Euro ministers impatient for Greece review
GREEK finance minister Yannis Stournaras was under the spotlight at yesterday’s meeting of Eurozone finance ministers, after the Eurogroup president, Jeroen Dijsselbloem, said the Troika’s review of the country is taking too long.
Dijsselbloem told a press conference in Brussels that the review by the Troika was taking too long, and that it was in the interests of the country’s international lenders and the government to resolve it more quickly.
The meeting preceded today’s gathering of all the EU’s finance ministers, the first to be conducted under the Greek presidency of the single market.
Despite a primary surplus this year, there is still a funding gap for the Greek government in the year ahead.
The International Monetary Fund, which makes up a third of the Troika, said that the country will face an €11bn (£9.06bn) shortfall in 2014-15, after the end of the group’s current package of bailout aid.

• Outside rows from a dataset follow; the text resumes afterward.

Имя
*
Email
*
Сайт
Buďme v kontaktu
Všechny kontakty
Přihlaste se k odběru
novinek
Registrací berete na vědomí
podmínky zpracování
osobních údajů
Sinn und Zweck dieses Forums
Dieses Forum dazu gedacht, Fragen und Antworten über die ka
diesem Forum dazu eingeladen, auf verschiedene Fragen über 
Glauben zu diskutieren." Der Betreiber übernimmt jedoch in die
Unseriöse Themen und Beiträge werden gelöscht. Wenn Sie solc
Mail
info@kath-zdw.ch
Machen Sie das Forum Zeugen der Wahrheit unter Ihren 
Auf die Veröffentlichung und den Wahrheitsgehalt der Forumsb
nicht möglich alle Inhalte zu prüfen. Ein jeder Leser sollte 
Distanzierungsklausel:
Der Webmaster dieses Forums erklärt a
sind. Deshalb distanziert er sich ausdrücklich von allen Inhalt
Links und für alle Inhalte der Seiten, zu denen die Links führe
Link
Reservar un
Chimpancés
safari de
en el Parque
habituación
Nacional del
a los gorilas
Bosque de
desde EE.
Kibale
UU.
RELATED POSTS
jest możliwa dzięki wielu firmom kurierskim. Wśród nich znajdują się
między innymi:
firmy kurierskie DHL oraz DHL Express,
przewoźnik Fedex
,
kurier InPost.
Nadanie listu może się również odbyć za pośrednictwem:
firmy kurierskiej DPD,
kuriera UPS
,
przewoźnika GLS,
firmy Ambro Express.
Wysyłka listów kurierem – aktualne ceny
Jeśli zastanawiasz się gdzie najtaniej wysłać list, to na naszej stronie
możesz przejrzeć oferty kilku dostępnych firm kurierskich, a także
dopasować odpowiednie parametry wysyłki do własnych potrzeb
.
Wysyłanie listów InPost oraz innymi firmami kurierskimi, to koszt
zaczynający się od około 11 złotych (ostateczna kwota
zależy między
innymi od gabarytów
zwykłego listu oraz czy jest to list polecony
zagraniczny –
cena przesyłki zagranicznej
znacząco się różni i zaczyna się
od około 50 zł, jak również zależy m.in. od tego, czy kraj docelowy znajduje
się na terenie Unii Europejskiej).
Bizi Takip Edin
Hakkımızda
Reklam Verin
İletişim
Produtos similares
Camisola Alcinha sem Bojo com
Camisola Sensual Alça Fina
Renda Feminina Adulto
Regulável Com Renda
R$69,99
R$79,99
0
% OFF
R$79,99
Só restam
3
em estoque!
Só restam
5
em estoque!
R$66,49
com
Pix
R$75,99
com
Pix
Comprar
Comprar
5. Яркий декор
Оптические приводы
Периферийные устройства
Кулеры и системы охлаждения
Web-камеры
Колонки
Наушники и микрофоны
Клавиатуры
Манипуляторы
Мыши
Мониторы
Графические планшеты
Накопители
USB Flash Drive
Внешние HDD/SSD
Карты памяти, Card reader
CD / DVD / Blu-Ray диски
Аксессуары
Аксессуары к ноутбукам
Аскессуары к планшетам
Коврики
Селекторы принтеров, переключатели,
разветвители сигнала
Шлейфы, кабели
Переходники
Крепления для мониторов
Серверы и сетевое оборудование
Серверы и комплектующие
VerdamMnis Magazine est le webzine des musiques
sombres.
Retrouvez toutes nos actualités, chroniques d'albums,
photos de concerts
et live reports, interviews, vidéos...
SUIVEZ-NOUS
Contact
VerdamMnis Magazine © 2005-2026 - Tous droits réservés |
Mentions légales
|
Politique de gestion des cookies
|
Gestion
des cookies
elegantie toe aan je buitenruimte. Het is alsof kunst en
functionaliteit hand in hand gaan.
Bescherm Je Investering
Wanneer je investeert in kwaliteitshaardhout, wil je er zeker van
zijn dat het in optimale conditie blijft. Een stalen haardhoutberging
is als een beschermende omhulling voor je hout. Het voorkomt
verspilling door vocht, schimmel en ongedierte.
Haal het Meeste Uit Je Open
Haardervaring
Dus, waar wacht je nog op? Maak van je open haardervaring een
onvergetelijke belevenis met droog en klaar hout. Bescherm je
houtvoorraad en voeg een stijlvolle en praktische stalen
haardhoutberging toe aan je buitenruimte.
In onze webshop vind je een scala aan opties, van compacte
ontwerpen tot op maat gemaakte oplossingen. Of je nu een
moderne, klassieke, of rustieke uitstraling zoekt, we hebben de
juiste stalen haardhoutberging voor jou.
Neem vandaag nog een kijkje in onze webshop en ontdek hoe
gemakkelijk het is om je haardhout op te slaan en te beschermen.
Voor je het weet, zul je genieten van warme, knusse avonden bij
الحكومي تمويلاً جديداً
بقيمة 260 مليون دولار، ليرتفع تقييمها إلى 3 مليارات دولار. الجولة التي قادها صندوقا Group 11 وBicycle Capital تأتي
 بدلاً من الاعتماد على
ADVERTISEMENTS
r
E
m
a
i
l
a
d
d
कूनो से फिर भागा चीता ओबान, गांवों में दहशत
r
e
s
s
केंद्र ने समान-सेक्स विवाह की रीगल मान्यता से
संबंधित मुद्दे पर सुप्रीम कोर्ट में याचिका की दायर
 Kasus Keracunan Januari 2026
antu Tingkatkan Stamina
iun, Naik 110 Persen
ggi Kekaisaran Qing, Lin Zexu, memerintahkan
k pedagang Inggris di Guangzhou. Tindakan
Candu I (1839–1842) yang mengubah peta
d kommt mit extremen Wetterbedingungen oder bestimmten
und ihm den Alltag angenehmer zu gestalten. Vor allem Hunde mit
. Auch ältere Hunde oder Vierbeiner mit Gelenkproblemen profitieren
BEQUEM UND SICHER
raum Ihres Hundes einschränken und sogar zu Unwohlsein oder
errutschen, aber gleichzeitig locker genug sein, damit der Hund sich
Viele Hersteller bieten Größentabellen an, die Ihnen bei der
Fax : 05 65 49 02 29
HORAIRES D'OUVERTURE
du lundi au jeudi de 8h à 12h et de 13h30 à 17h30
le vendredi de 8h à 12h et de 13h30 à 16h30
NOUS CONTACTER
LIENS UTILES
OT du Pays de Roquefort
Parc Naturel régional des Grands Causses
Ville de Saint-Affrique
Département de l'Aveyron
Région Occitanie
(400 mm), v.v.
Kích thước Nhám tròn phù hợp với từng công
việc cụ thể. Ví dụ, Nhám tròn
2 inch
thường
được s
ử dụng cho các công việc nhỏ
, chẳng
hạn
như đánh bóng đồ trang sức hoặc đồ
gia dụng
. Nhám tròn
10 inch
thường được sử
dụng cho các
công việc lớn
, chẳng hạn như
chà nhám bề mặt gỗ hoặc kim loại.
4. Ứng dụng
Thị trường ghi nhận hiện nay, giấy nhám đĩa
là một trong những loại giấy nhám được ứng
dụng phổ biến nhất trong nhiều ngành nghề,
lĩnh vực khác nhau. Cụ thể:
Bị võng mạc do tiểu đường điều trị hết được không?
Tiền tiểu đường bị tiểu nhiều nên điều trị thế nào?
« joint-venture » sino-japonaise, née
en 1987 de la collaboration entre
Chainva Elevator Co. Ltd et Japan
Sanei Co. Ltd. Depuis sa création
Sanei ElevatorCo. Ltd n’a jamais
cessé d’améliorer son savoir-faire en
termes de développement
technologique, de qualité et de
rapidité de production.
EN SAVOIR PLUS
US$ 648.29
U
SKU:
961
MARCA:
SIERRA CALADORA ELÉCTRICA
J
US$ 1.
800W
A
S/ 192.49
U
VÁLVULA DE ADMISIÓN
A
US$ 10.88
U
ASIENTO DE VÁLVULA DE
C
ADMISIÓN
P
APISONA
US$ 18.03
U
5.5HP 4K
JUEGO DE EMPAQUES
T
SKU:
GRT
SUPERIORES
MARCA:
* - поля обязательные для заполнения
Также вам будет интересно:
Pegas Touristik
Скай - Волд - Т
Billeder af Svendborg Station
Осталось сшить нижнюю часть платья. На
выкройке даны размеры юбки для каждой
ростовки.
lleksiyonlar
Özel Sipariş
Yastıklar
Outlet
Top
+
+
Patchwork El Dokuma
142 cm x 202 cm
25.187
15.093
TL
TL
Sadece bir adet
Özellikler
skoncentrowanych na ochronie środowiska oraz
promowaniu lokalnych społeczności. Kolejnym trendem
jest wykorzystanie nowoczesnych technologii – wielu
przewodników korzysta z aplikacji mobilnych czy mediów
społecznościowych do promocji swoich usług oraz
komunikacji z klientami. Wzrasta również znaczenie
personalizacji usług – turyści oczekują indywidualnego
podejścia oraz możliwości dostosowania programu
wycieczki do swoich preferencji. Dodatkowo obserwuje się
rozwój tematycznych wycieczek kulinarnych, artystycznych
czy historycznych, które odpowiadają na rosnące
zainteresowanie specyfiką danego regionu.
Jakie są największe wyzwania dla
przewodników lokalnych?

“Greece also has achieved most of the structural reform milestones, including putting more than 12,500 public sector workers into a transfer reserve. But the reform of the property tax, the end of the moratorium on foreclosures and the specification of €1bn of spending cuts for 2014 continue to prevent the conclusion of the review,” said Berenberg analysts, suggesting that the picture for the country seems less promising than it did last summer.